JENIN: A climate of fear pervades a hospital in the occupied West Bank city of Jenin, where patients and doctors are reeling from last month’s deadly raid by Israeli agents disguised as medics.
At the rehabilitation ward at Jenin’s Ibn Sina Hospital, two patients recalled hearing the screams of a nurse as Israeli forces reached the third floor.
“I opened the door and saw a man. I didn’t know they were special forces,” said a patient, a grey hoodie pulled up over his head to conceal his face. “The man was choking the nurse with his hand and hit her with the butt of his gun.”
His account matched that of an elderly patient, who recalled hearing shouting while he stayed put in his room.
Neither knew that through a sky-blue door just meters away, the Israeli unit shot dead three Palestinians, all militants, including a paraplegic patient hospitalized for months. “It’s toughest at night,” said the patient, who had been shouted at by the undercover agents to shut his door during the assault. All but one person in the hospital spoke on condition of anonymity, as they were worried about their safety.
BACKGROUND
The World Health Organization said it was ‘appalled’ over the Israeli undercover operation.

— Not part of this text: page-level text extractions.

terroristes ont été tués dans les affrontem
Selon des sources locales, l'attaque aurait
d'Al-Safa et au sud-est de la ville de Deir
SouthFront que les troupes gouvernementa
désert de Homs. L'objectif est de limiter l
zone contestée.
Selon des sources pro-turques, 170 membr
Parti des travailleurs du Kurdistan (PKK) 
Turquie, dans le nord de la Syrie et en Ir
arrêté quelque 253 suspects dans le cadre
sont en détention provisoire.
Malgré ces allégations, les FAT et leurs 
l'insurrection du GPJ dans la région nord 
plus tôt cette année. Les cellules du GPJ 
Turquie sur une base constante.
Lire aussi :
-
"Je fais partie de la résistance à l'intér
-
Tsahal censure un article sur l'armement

Across the ward, room 376 had been scrubbed clean and lay empty.
Only on closer inspection were bullet holes visible in the abandoned hospital bed and an adjacent chair where the young men had been shot.
One of the staffers showed photos on his phone of a bullet, another of flesh left on the bed in the January 30 raid.

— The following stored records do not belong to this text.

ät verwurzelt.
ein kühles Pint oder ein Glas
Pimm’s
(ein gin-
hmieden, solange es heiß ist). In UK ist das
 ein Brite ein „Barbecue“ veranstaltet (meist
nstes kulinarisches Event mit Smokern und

A medic said he was approached by a man dressed as a doctor, who spoke perfect Arabic and showed the ID pinned to his chest before asking him to unlock room 376.
Inside were militants Basel Ghazawi — unable to walk after being shot in October — his brother Muhammad Ghazawi and friend Muhammad Jalamnah.
The Israeli military justified the killing inside a medical facility, which are granted special protection under international law, by saying the trio were “terrorists” who were “hiding” in the hospital.